To-day these tracks are still well defined and no less important to many of us who love to trek across the countryside. Even so there was a time when these paths were in danger of being lost, not through neglect but by wealthy landowners acquiring large estates and then restricting access to the populace. But thanks to a network of determined individuals our right to roam was protected and footpaths preserved.
Salters Way, Goyt Valley
One such track is this one that crosses over the Derbyshire Moors across the Goyt Valley and on into Cheshire.
Following these tracks can still lead to interesting discoveries. Look at the picture above, the track heads up through the woodlands at the head of the valley and up over the hills beyond. Just as you leave the woodland and start on the last accent you will surprised when you stumble across this interesting little Chapel.
It is not really a Chapel as such but a Shrine to a very special Spanish lady, a Miss Delores. She was once the Companion to a Mrs Grimshawe and governess to her children. They lived in Errwood Hall which once stood deeper down in the valley, apart from a few foundations the Hall is no longer in existence.
In historical terms the Shrine is not that old, built in 1889 (or there abouts). But it is still well maintained.
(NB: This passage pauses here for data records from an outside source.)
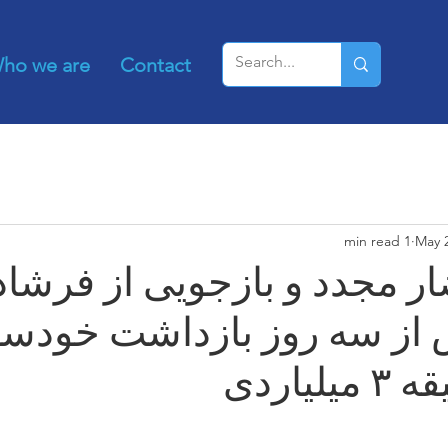
ho we are
Contact
1 min read
May 2
ر مجدد و بازجویی از فرشاد
از سه روز بازداشت خودسرا
لیاردی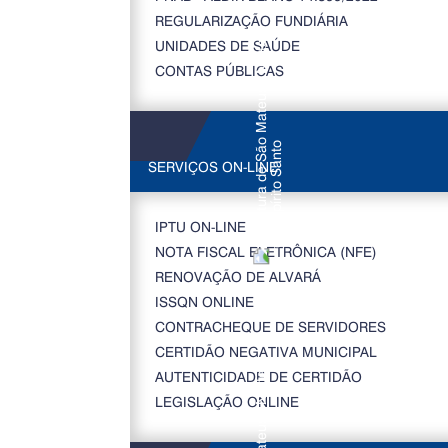
REGULARIZAÇÃO FUNDIÁRIA
UNIDADES DE SAÚDE
CONTAS PÚBLICAS
SERVIÇOS ON-LINE
IPTU ON-LINE
NOTA FISCAL ELETRÔNICA (NFE)
RENOVAÇÃO DE ALVARÁ
ISSQN ONLINE
CONTRACHEQUE DE SERVIDORES
CERTIDÃO NEGATIVA MUNICIPAL
AUTENTICIDADE DE CERTIDÃO
LEGISLAÇÃO ONLINE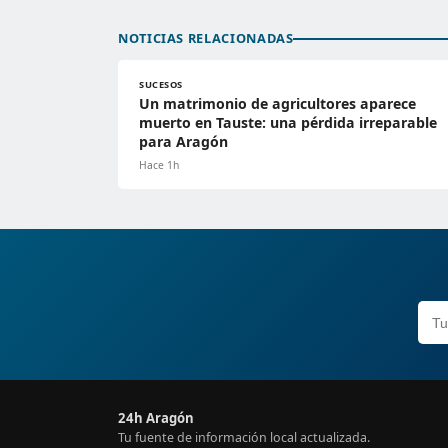
NOTICIAS RELACIONADAS
SUCESOS
Un matrimonio de agricultores aparece
muerto en Tauste: una pérdida irreparable
para Aragón
Hace 1h
24h Aragón
Tu fuente de información local actualizada.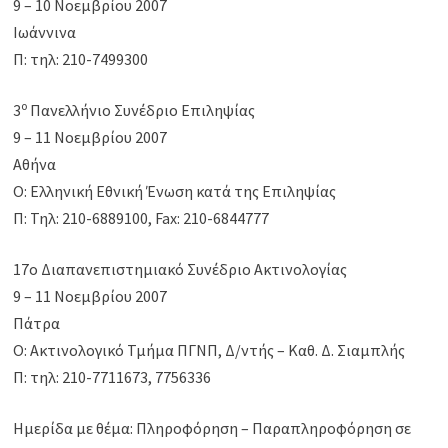
9 – 10 Νοεμβρίου 2007
Ιωάννινα
Π: τηλ: 210-7499300
ο
3
Πανελλήνιο Συνέδριο Επιληψίας
9 – 11 Νοεμβρίου 2007
Αθήνα
Ο: Ελληνική Εθνική Ένωση κατά της Επιληψίας
Π: Τηλ: 210-6889100, Fax: 210-6844777
17o Διαπανεπιστημιακό Συνέδριο Ακτινολογίας
9 – 11 Νοεμβρίου 2007
Πάτρα
Ο: Ακτινολογικό Τμήμα ΠΓΝΠ, Δ/ντής – Καθ. Δ. Σιαμπλής
Π: τηλ: 210-7711673, 7756336
Ημερίδα με θέμα: Πληροφόρηση – Παραπληροφόρηση σε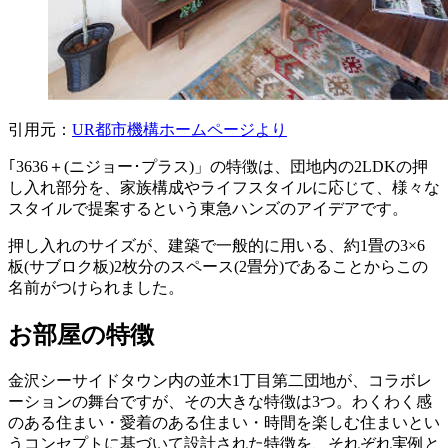
引用元：
UR都市機構ホームページより
｢3636＋(ニジョー･プラス)」の特徴は、団地内の2LDKの押
し入れ部分を、家族構成やライフスタイルに応じて、様々な
スタイルで提案するという東急ハンズのアイデアです。
押し入れのサイズが、建築で一般的に用いる、約1畳の3×6
板(サブロク板)2枚分のスペース(2畳分)であることからこの
名前がつけられました。
お部屋の特徴
金沢シーサイドタウン内の並木1丁目第二団地が、コラボレ
ーションの舞台ですが、その大きな特徴は3つ。わくわく感
のある住まい・愛着のある住まい・時間を楽しむ住まいとい
うコンセプトに基づいて設計された特徴を、それぞれ実例と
I have passed this way many times, over many years and in all seasons and with out fail the interior is swept clean, the little memorial within dressed with fresh (often wild) flowers…YET it is miles from anywhere so must have some very dedicated followers.
For any walker, hiking is to commune with nature, the landscape and the wildlife and all do take time to absorb the ambience….here at Errwood Chapel you can pass a few more moments in quiet contemplation.
If it had been built much earlier there is no doubting that it would have been of comfort to the weary ‘Salters’ as they carried their loads back and forth.